Task: Copy the following data exactly and drop the pictures.

Record extracts:
━━━━━━━━

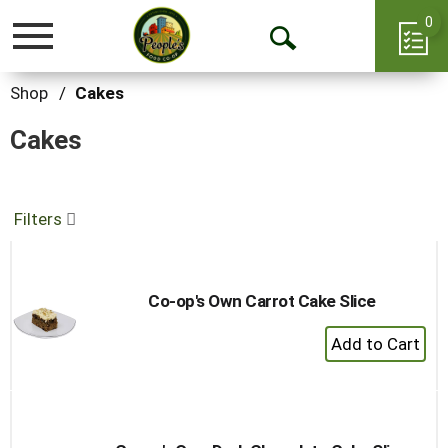
0
Toggle
Open
navigation
Search
Shop
/
Cakes
Cakes
Filters
Co-op's Own Carrot Cake Slice
+
Add
to
Cart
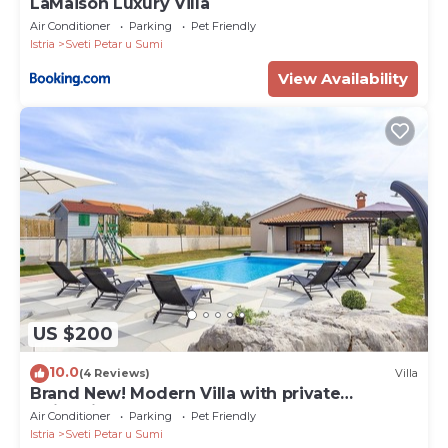
LaMaison Luxury Villa
Air Conditioner
Parking
Pet Friendly
Istria
Sveti Petar u Sumi
View Availability
US $200
10.0
(4 Reviews)
Villa
Brand New! Modern Villa with private
swimming pool
Air Conditioner
Parking
Pet Friendly
Istria
Sveti Petar u Sumi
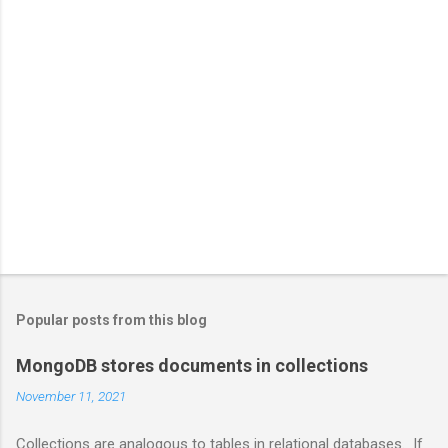
Popular posts from this blog
MongoDB stores documents in collections
November 11, 2021
Collections are analogous to tables in relational databases. If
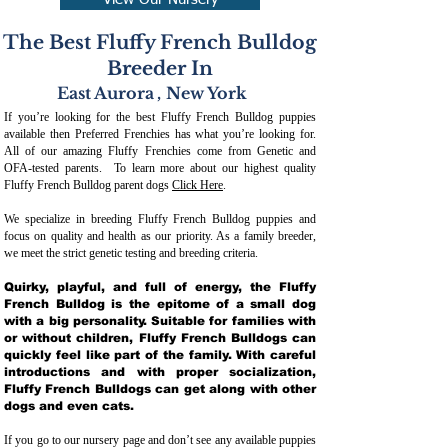
View Our Nursery
The Best Fluffy French Bulldog
Breeder In
East Aurora
,
New York
If you’re looking for the best Fluffy French Bulldog puppies
available then Preferred Frenchies has what you’re looking for.
All of our amazing Fluffy Frenchies come from Genetic and
OFA-tested parents. To learn more about our highest quality
Fluffy French Bulldog parent dogs
Click Here
.
We specialize in breeding Fluffy French Bulldog puppies and
focus on quality and health as our priority. As a family breeder,
we meet the strict genetic testing and breeding crit
eria.
Quirky, playful, and full of energy, the Fluffy
French Bulldog is the epitome of a small dog
with a big personality. Suitable for families with
or without children, Fluffy French Bulldogs can
quickly feel like part of the family. With careful
introductions and with proper socialization,
Fluffy French Bulldogs can get along with other
dogs and even cats.
If you go to our nursery page and don’t see any available puppies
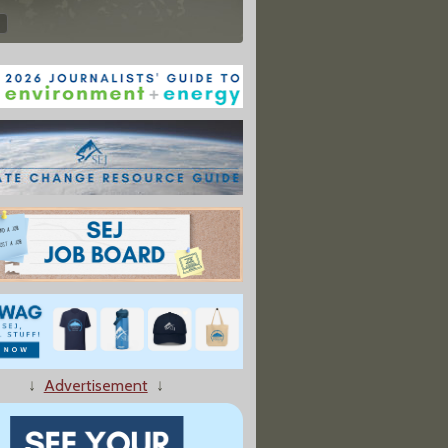
↓
Advertisement
↓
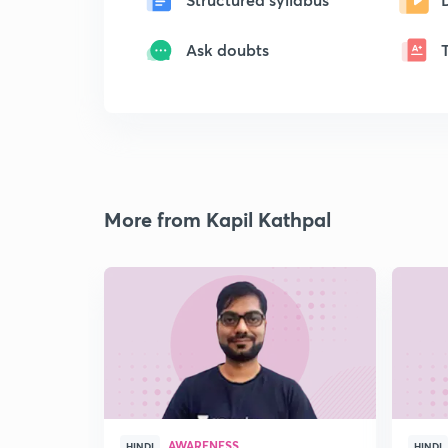
Ask doubts
More from Kapil Kathpal
AWARENESS
HINDI
HINDI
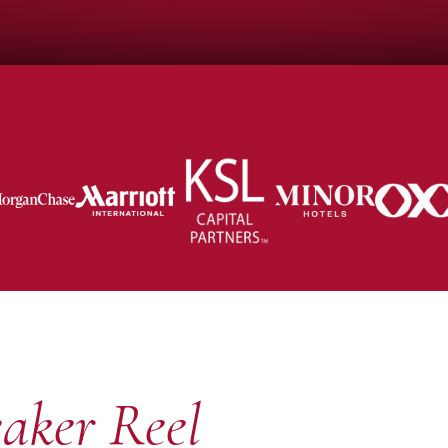
aker Reel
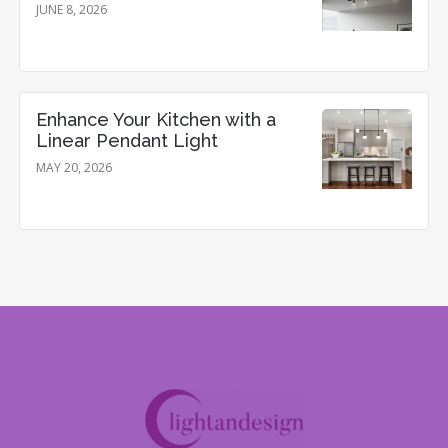
JUNE 8, 2026
Enhance Your Kitchen with a
Linear Pendant Light
MAY 20, 2026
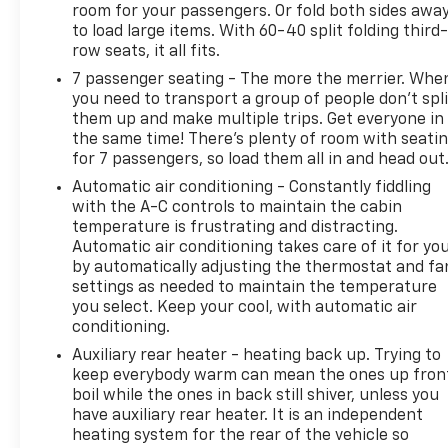
room for your passengers. Or fold both sides awa
to load large items. With 60-40 split folding third-
row seats, it all fits.
7 passenger seating - The more the merrier. Whe
you need to transport a group of people don’t spli
them up and make multiple trips. Get everyone in
the same time! There’s plenty of room with seati
for 7 passengers, so load them all in and head out
Automatic air conditioning - Constantly fiddling
with the A-C controls to maintain the cabin
temperature is frustrating and distracting.
Automatic air conditioning takes care of it for yo
by automatically adjusting the thermostat and fa
settings as needed to maintain the temperature
you select. Keep your cool, with automatic air
conditioning.
Auxiliary rear heater - heating back up. Trying to
keep everybody warm can mean the ones up fron
boil while the ones in back still shiver, unless you
have auxiliary rear heater. It is an independent
heating system for the rear of the vehicle so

━━━━━━━━

Response below:
0
Toggle
Open
navigation
Search
Shop
/
Cakes
Cakes
Filters
Co-op's Own Carrot Cake Slice
+
Add
to
Cart
LaMaison Luxury Villa
Air Conditioner
Parking
Pet Friendly
Istria
Sveti Petar u Sumi
View Availability
US $200
10.0
(4 Reviews)
Villa
Brand New! Modern Villa with private
swimming pool
Air Conditioner
Parking
Pet Friendly
Istria
Sveti Petar u Sumi
Popular posts from this blog
MongoDB stores documents in collections
November 11, 2021
Collections are analogous to tables in relational databases. If
View Our Nursery
The Best Fluffy French Bulldog
Breeder In
East Aurora
,
New York
If you’re looking for the best Fluffy French Bulldog puppies
available then Preferred Frenchies has what you’re looking for.
All of our amazing Fluffy Frenchies come from Genetic and
OFA-tested parents. To learn more about our highest quality
Fluffy French Bulldog parent dogs
Click Here
.
We specialize in breeding Fluffy French Bulldog puppies and
focus on quality and health as our priority. As a family breeder,
we meet the strict genetic testing and breeding crit
eria.
Quirky, playful, and full of energy, the Fluffy
French Bulldog is the epitome of a small dog
with a big personality. Suitable for families with
or without children, Fluffy French Bulldogs can
quickly feel like part of the family. With careful
introductions and with proper socialization,
Fluffy French Bulldogs can get along with other
dogs and even cats.
If you go to our nursery page and don’t see any available puppies
↓
Advertisement
↓
Ask doubts
More from Kapil Kathpal
AWARENESS
HINDI
HINDI
aker Reel
JUNE 8, 2026
Enhance Your Kitchen with a
Linear Pendant Light
MAY 20, 2026
room for your passengers. Or fold both sides awa
to load large items. With 60-40 split folding third-
row seats, it all fits.
7 passenger seating - The more the merrier. Whe
you need to transport a group of people don’t spli
them up and make multiple trips. Get everyone in
the same time! There’s plenty of room with seati
for 7 passengers, so load them all in and head out
Automatic air conditioning - Constantly fiddling
with the A-C controls to maintain the cabin
temperature is frustrating and distracting.
Automatic air conditioning takes care of it for yo
by automatically adjusting the thermostat and fa
settings as needed to maintain the temperature
you select. Keep your cool, with automatic air
conditioning.
Auxiliary rear heater - heating back up. Trying to
keep everybody warm can mean the ones up fron
boil while the ones in back still shiver, unless you
have auxiliary rear heater. It is an independent
heating system for the rear of the vehicle so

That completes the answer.